Manchester Academy of Fine Arts
- Formation: 1859; 167 years ago
- Type: Learned Society
- Purpose: Promotion of art and artists
- Headquarters: Manchester, United Kingdom
- Activities: Exhibitions, Workshops
- Collections: Archives
- Archivist: Peter Davis
- President (26th): Janina Cebertowicz
- Website: mafa.org.uk

= Manchester Academy of Fine Arts =

British art society

The Manchester Academy of Fine Arts (MAFA) is an English art society. Founded in 1859, it promotes art and education. It was originally based in the building on Mosley Street which is now the Manchester Art Gallery, where annual exhibitions and classes were held.

==Exhibitions and workshops==
The academy holds member exhibitions, talks and workshops at venues across Greater Manchester and North West England. Venues have included Bury Art Museum, Gallery Oldham, Salford Museum and Art Gallery, Atkinson Art Gallery, Southport, Stockport War Memorial Art Gallery and Dean Clough.

==Membership==
There is currently an elected membership (full and associate members) of over one hundred artists working in a variety of disciplines including painting, printmaking, drawing, sculpture and ceramics. Members have played a significant role in the Manchester art scene for over a century, including the design of several of its buildings and public works.

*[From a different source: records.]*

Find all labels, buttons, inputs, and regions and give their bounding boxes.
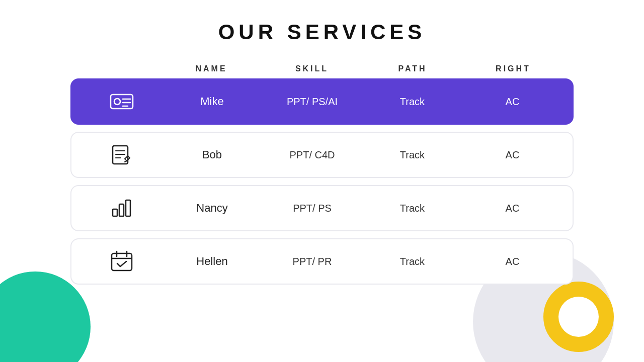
page-title: OUR SERVICES — [218, 20, 426, 44]
main-content: OUR SERVICES NAME SKILL PATH RIGHT Mike — [0, 0, 644, 292]
calendar-check-icon — [82, 248, 162, 275]
row-skill-hellen: PPT/ PR — [262, 256, 362, 267]
svg-rect-11 — [119, 204, 124, 216]
svg-rect-10 — [113, 209, 117, 216]
id-card-icon — [82, 88, 162, 115]
services-table: NAME SKILL PATH RIGHT Mike PPT/ PS/AI Tr… — [70, 64, 574, 292]
row-right-nancy: AC — [462, 203, 562, 214]
row-name-bob: Bob — [162, 148, 262, 161]
row-path-bob: Track — [362, 149, 462, 161]
header-name: NAME — [161, 64, 262, 73]
row-path-nancy: Track — [362, 203, 462, 214]
row-skill-mike: PPT/ PS/AI — [262, 96, 362, 108]
row-right-hellen: AC — [462, 256, 562, 267]
header-icon — [80, 64, 161, 73]
header-right: RIGHT — [463, 64, 564, 73]
header-path: PATH — [362, 64, 463, 73]
row-skill-nancy: PPT/ PS — [262, 203, 362, 214]
header-skill: SKILL — [262, 64, 362, 73]
table-header: NAME SKILL PATH RIGHT — [70, 64, 574, 73]
table-row[interactable]: Bob PPT/ C4D Track AC — [70, 132, 574, 178]
row-skill-bob: PPT/ C4D — [262, 149, 362, 161]
table-row[interactable]: Nancy PPT/ PS Track AC — [70, 185, 574, 231]
svg-rect-12 — [126, 200, 130, 216]
svg-line-9 — [125, 161, 127, 162]
row-path-mike: Track — [362, 96, 462, 108]
row-path-hellen: Track — [362, 256, 462, 267]
row-name-mike: Mike — [162, 95, 262, 108]
table-row[interactable]: Mike PPT/ PS/AI Track AC — [70, 78, 574, 125]
bar-chart-icon — [82, 195, 162, 221]
white-circle-decoration — [558, 297, 599, 337]
svg-rect-13 — [112, 253, 132, 270]
row-name-nancy: Nancy — [162, 202, 262, 215]
row-name-hellen: Hellen — [162, 255, 262, 268]
table-row[interactable]: Hellen PPT/ PR Track AC — [70, 238, 574, 285]
row-right-mike: AC — [462, 96, 562, 108]
row-right-bob: AC — [462, 149, 562, 161]
svg-point-1 — [114, 99, 120, 105]
clipboard-edit-icon — [82, 142, 162, 168]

Past members of the academy have included Alfred Waterhouse, Ford Madox Brown, LS Lowry, Käthe Schuftan, Norman Adams, Emmanuel Levy and Anne Redpath. Past presidents have included the artists William Knight Keeling and Robert Crozier. Annie Swynnerton and Emma Magnus were some of the first pioneering women to be elected in 1884. The work of John Cassidy, the first sculptor member, can be seen in Manchester city centre.

==Manchester School of Art==
The academy has close links with art education and currently supports graduate students at Manchester School of Art, now part of Manchester Metropolitan University, by awarding annual prizes and offering the opportunity to show work in Academy exhibitions. A link with Manchester Metropolitan University has existed since the academy's foundation: past and present members have taught and studied there. Some have studied elsewhere under recognised artists: Margaret Pilkington was taught by Lucien Pissarro at the Slade, Harry Rutherford studied under Walter Sickert and John McCombs was taught by Leon Kossoff at St Martin's School of Art.

==Presidents==

- 1859–62	James Astbury Hammersley
- 1862–65	John Lamont Brodie
- 1865–78	William Knight Keeling
- 1878–91	Robert Crozier
- 1891–92	Elias Mollineaux Bancroft
- 1892–1915	Henry Clarence Whaite
- 1915–17	John Ely
- 1917–20	Thomas Edwin Mostyn
- 1920–24	Francis Edgar Dodd
- 1924–35	Bertram Nicholls
- 1935–46	James Patchell Chettle
- 1946–49	Thomas Cantrell Dugdale
- 1949–51	Charles Oppenheimer
- 1951–61	John Richardson Gauld
- 1961–69	Harry Rutherford
- 1969–78	Roger Hampson
- 1978–84	Keith Godwin
- 1984–90	Norman Clifford Jacques
- 1990–03	Glenys Latham
- 1993–97	Peter Oakley
- 1997–2003	Ian Thompson
- 2003–08	John A McPake
- 2009–15 John McCombs
- 2016–19	Gerry Halpin
- 2019–22	Malcolm Taylor
- 2022–24	Kath Lowe
- 2024–	Janina Cebertowicz

==General references==
- Dewsbury, Sheila, The Story So Far: The Manchester Academy of Fine Arts, 1859–2003.
- Davies, Peter (1989), A Northern School, Bristol: Redcliffe Press.
- Davies, Peter (2015), A Northern School Revisited, Clark Art Ltd.
- Wyke, Terry (2004), Public Sculpture in Greater Manchester, Liverpool University Press.
- Manchester Academy of Fine Arts, Archive.
- Marks, Diana F. (2006), Children's Book Award Handbook, Libraries Unlimited (Chapter 6 on Randolph Caldecott and the Randolph Caldecott Medal).
- Nairne, Sandy and Howgate, Sarah (15 March 2006), The Portrait Now, Yale University Press.
- Thomson, Susan W. (2007), Manchester's Victorian Art Scene and its Unrecognised Artists, Manchester Art Press.
- Buckman, David (17 September 2003), "Tom Titherington: Obituary", The Independent.